De_Snoekbaars schrieb:


> Ich hatte jetzt mal ausreichend Zeit alles zu testen
> Hier nur mal zur Info für die, die unsicher sind ob oder welches Akku ausreicht
> Ich fahre an einem fahrfertigen 600 KG und 470 cm Aluboot einen Haswing Cayman 55 mit 70 Ah Hi-C 4 s LifePo Akku
> Akkuverbrauch liegt pro Stunde Fahrzeit  im gemischten Betrieb bei ca. 10%
> Mit reinem E-Antrieb schafft mein Boot bei windstillen Verhältnissen auf dem See 5,5 Km/h, gegen die Strömung der Maas immer noch 3,5 Km/h


Wollte mir gerade eben auch den 55AH für mein endura c2 40lbs bestellen aber die haben kein Ladegerät mehr an Lager.
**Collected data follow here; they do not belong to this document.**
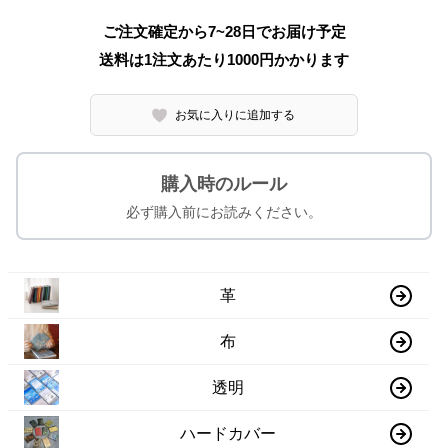
ご注文確定から7~28日でお届け予定
送料は1注文あたり
1000
円かかります
お気に入りに追加する
購入時のルール
必ず購入前にお読みください。
革
布
透明
ハードカバー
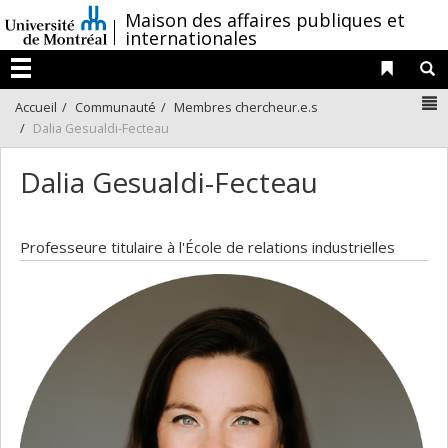
Passer
/
Maison des affaires publiques et
au
internationales
contenu
Liens 
R
Menu
N
Accueil
Communauté
Membres chercheur.e.s
Dalia Gesualdi-Fecteau
Dalia Gesualdi-Fecteau
Professeure titulaire à l'École de relations industrielles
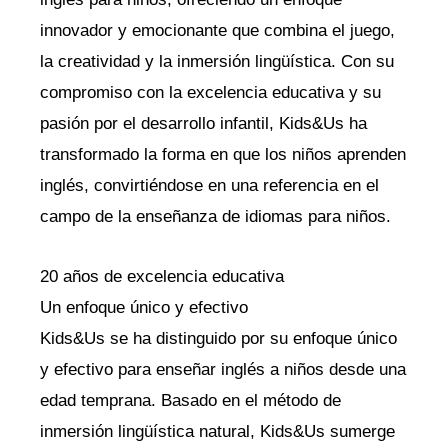
innovador y emocionante que combina el juego,
la creatividad y la inmersión lingüística. Con su
compromiso con la excelencia educativa y su
pasión por el desarrollo infantil, Kids&Us ha
transformado la forma en que los niños aprenden
inglés, convirtiéndose en una referencia en el
campo de la enseñanza de idiomas para niños.
20 años de excelencia educativa
Un enfoque único y efectivo
Kids&Us se ha distinguido por su enfoque único
y efectivo para enseñar inglés a niños desde una
edad temprana. Basado en el método de
inmersión lingüística natural, Kids&Us sumerge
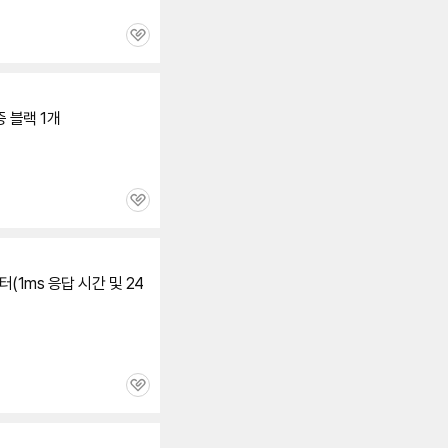
관
심
증 블랙 1개
관
심
니터(1ms 응답 시간 및 24
관
심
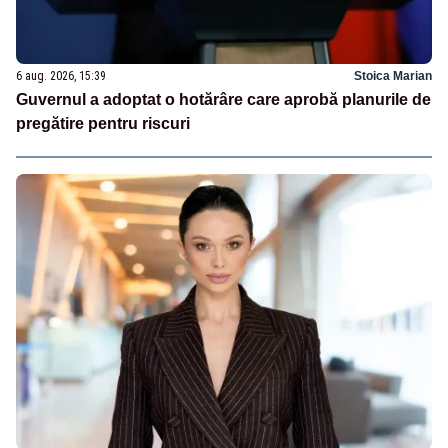
6 aug. 2026, 15:39
Stoica Marian
Guvernul a adoptat o hotărâre care aprobă planurile de
pregătire pentru riscuri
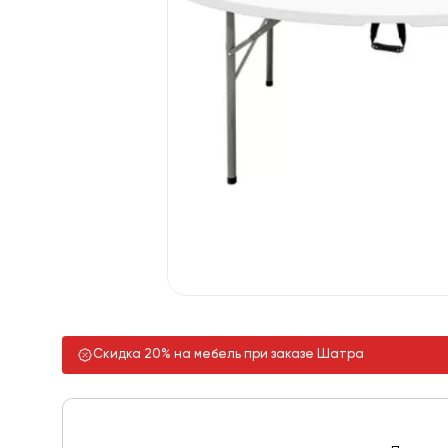
Скидка 20% на мебель при заказе Шатра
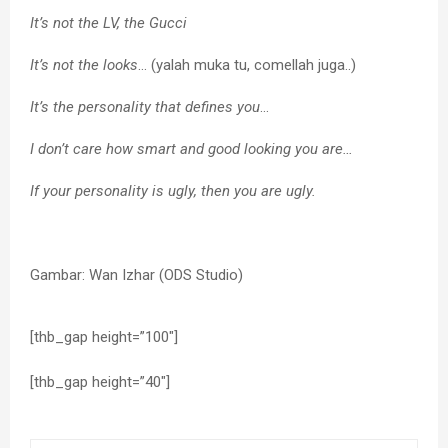
It’s not the LV, the Gucci
It’s not the looks
… (yalah muka tu, comellah juga..)
It’s the personality that defines you
…
I don’t care how smart and good looking you are…
If your personality is ugly, then you are ugly.
Gambar: Wan Izhar (ODS Studio)
[thb_gap height=”100″]
[thb_gap height=”40″]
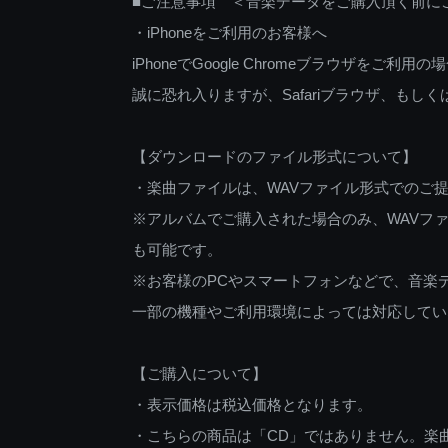
■ご注意事項 ＜音楽データをご購入頂く前に
・iPhoneをご利用のお客様へ
iPhoneでGoogle Chromeブラウザを
誠に恐れ入りますが、Safariブラウザ、も
【ダウンロードのファイル形式について】
・楽曲ファイルは、WAVファイル形式でのご
※アルバムでご購入された場合のみ、WAVファ
も可能です。
※お客様のPCやスマートフォンなどで、音楽
一部の機種やご利用環境によっては対応してい
【ご購入について】
・表示価格は税込価格となります。
・こちらの商品は「CD」ではありません。楽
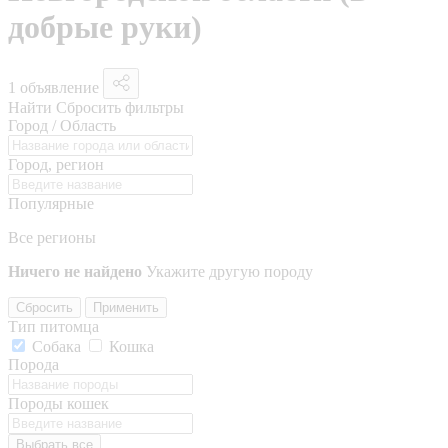
добрые руки)
1 объявление
Найти
Сбросить фильтры
Город / Область
Город, регион
Популярные
Все регионы
Ничего не найдено
Укажите другую породу
Сбросить
Применить
Тип питомца
Собака
Кошка
Порода
Породы кошек
Выбрать все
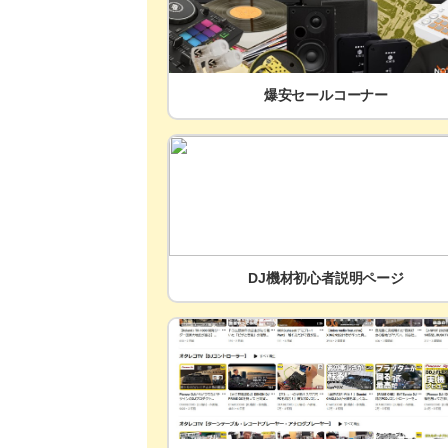
爆安セールコーナー
DJ機材初心者説明ページ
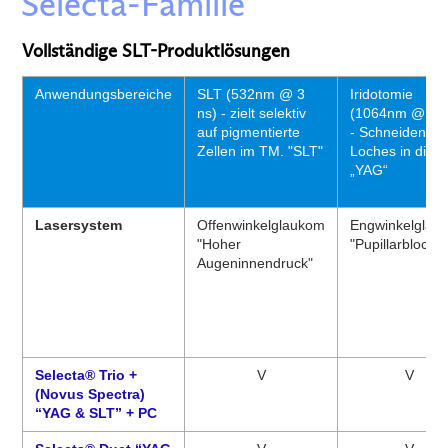
Selecta-Familie
Vollständige SLT-Produktlösungen
Anwendungsbereiche
SLT (532nm @ 3
Iridotomie
ns) - zielt selektiv
(1064nm @ 3 n
auf pigmentierte
- Schneiden ei
Zellen im TM. "SLT"
Loches in die Ir
„YAG“
Lasersystem
Offenwinkelglaukom
Engwinkelglau
"Hoher
"Pupillarblock"
Augeninnendruck"
Selecta® Trio +
V
V
(Novus Spectra)
“YAG & SLT” + PC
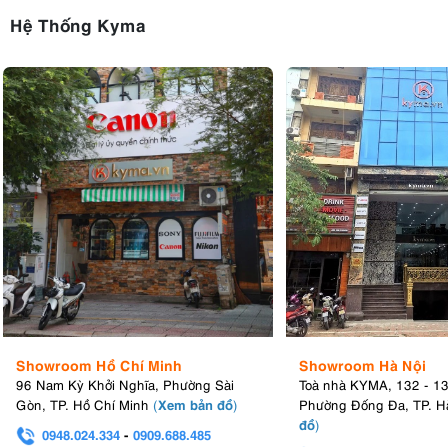
nhiều thiết bị.
Hệ Thống Kyma
Showroom Hồ Chí Minh
Showroom Hà Nội
96 Nam Kỳ Khởi Nghĩa, Phường Sài
Toà nhà KYMA, 132 - 1
Xem bản đồ
Gòn, TP. Hồ Chí Minh
(
)
Phường Đống Đa, TP. H
đồ
)
0948.024.334
-
0909.688.485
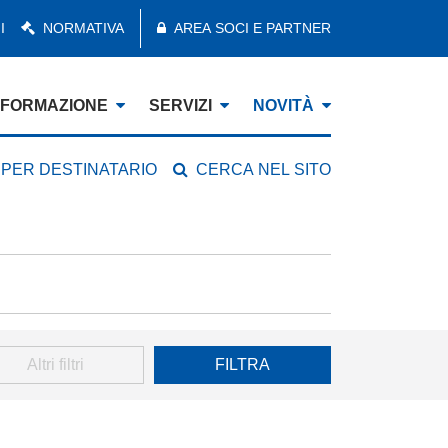
I
NORMATIVA
AREA SOCI E PARTNER
FORMAZIONE
SERVIZI
NOVITÀ
 PER DESTINATARIO
CERCA NEL SITO
Altri filtri
FILTRA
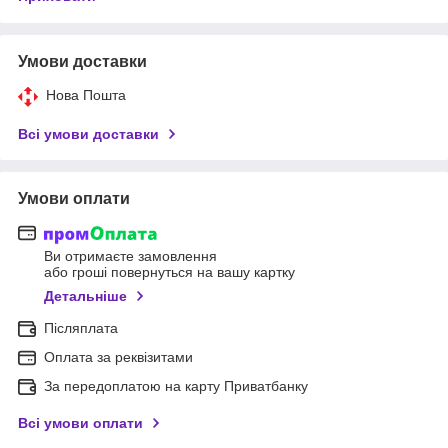
Умови доставки
Нова Пошта
Всі умови доставки
Умови оплати
Ви отримаєте замовлення
або гроші повернуться на вашу картку
Детальніше
Післяплата
Оплата за реквізитами
За передоплатою на карту Приватбанку
Всі умови оплати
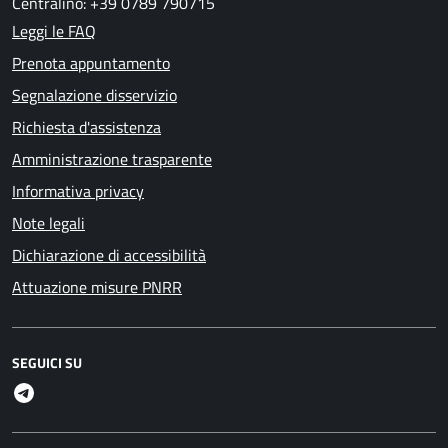
Centralino: +39 0789 790715
Leggi le FAQ
Prenota appuntamento
Segnalazione disservizio
Richiesta d'assistenza
Amministrazione trasparente
Informativa privacy
Note legali
Dichiarazione di accessibilità
Attuazione misure PNRR
SEGUICI SU
Telegram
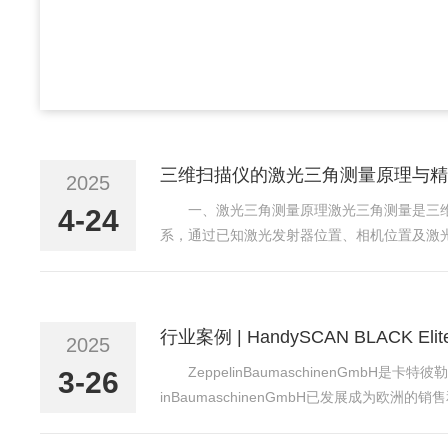
三维扫描仪的激光三角测量原理与精
2025
一、激光三角测量原理激光三角测量是三
4-24
系，通过已知激光发射器位置、相机位置及激
性、相机分辨率、镜头畸变等直接影响测量精
会引入误差。三、精度优化...
行业案例 | HandySCAN BLACK E
2025
ZeppelinBaumaschinenGm
3-26
inBaumaschinenGmbH已发展成
状复杂的机器和部件（尤其是老旧的机器和部件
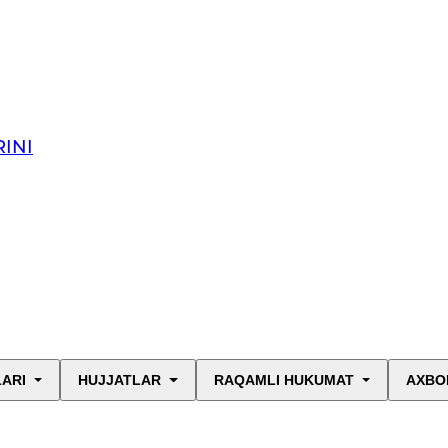
INI
LARI
HUJJATLAR
RAQAMLI HUKUMAT
AXBO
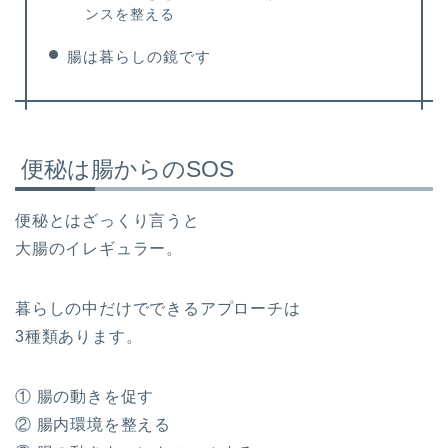
ンスを整える
腸は暮らしの鏡です
便秘は腸からのSOS
便秘とはざっくり言うと
大腸のイレギュラー。
暮らしの中だけでできるアプローチは
3種類あります。
① 腸の動きを促す
② 腸内環境を整える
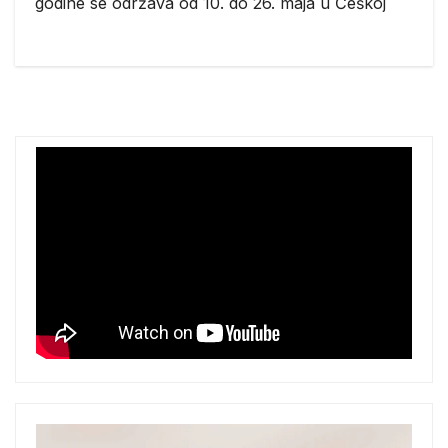
godine se održava od 10. do 26. maja u Češkoj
Muss da  am Montag mal anrufen.


----------



## De_Snoekbaars (26. Juni 2021)

trawar schrieb:


> Wollte mir gerade eben auch den 55AH für mein endura c2 40lbs bestellen aber die haben kein Ladegerät mehr an Lager. Muss da  am Montag mal anrufen.


Deren Ladegeräte sind zu empfehlen, alleine schon von der Haptik kein Vergleich zu den üblichen Chinaladegeräten
Zumal der Lüfter auch nur halb so laut ist wie bei anderen Ladegeräten
Ich habe auch nur das kleine 10A, aber das reicht bei meinen 70 ah vollkommen aus um über Nacht mal eben zu laden


----------



## trawar (26. Juni 2021)

Ja genau das ist ja auch ausverkauft und 100€ für den 20amp ist mir zu viel


----------



## trawar (27. Juni 2021)

Ursprünglich wollte ich Akku+Lader bei Carplounge bestellen aber der Lader ist ja nun ausverkauft.
Somit brauche ich ein anderes, ideal wäre natürlich wenn ich eine stinknormale Autobatterie und eine AGM damit laden könnte.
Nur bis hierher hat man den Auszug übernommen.